**Task prompt**
Copy each line of the data that has "dibuix" in it.

[Extracted page text data]
********

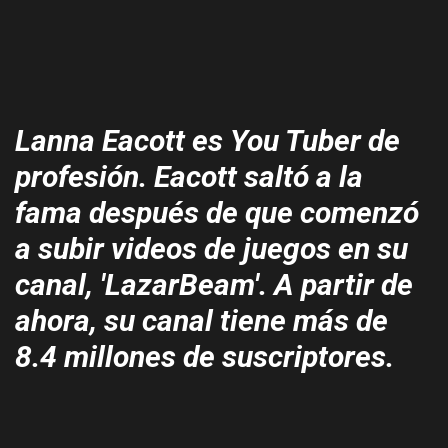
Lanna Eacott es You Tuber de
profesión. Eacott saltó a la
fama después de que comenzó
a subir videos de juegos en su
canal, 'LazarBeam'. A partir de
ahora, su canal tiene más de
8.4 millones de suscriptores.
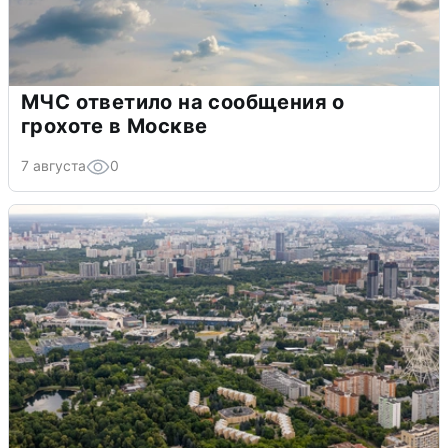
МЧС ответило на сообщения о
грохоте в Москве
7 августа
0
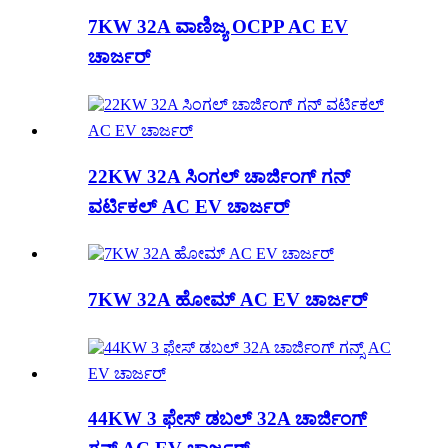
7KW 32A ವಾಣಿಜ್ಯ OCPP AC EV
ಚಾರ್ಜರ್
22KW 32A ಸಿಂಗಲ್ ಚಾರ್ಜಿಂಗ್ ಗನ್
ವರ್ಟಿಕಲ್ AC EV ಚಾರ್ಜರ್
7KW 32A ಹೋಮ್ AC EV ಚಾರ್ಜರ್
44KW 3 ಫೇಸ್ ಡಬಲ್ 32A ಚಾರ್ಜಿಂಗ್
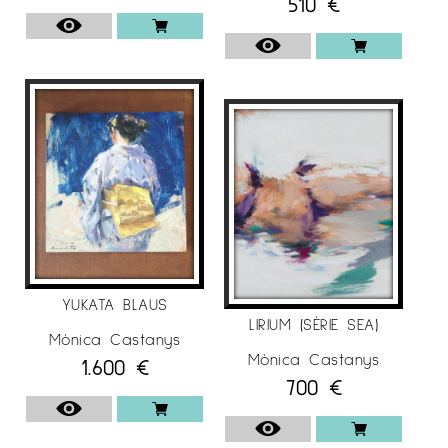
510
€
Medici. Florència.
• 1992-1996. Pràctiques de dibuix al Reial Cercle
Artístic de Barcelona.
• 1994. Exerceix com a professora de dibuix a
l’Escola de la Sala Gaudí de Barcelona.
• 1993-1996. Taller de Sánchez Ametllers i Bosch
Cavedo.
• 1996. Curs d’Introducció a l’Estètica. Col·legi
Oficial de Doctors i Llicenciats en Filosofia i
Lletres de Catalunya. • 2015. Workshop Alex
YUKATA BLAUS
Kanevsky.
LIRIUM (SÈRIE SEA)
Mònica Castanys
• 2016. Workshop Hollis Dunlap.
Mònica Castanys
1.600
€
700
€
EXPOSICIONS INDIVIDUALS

********

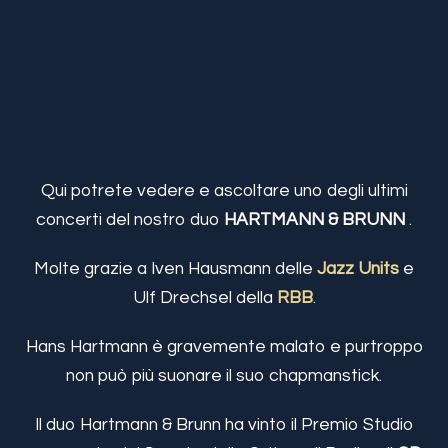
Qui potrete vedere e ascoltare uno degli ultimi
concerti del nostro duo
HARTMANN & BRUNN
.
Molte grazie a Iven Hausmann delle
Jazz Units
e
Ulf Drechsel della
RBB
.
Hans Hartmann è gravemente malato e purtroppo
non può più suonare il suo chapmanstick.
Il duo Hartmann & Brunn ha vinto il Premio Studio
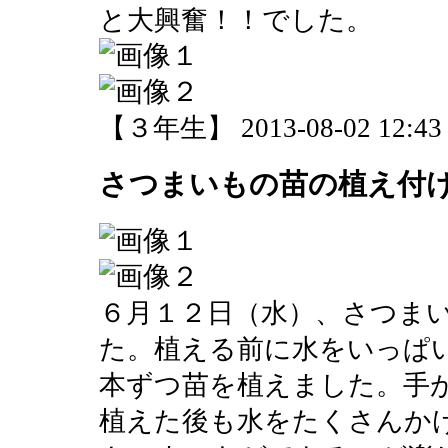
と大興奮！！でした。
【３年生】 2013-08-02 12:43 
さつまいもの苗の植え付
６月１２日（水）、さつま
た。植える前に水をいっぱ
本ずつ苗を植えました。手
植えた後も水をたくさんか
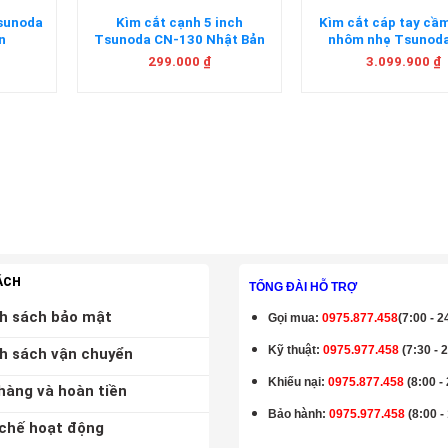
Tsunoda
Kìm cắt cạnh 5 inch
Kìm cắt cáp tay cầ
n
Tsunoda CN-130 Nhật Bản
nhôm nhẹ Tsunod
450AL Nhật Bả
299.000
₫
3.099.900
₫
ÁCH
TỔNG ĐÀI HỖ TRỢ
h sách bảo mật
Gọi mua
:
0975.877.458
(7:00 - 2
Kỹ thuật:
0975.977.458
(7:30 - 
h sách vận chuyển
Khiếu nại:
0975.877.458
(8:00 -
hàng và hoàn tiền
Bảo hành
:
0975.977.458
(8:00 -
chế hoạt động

********

**Expected answer**
• 1992-1996. Pràctiques de dibuix al Reial Cercle
• 1994. Exerceix com a professora de dibuix a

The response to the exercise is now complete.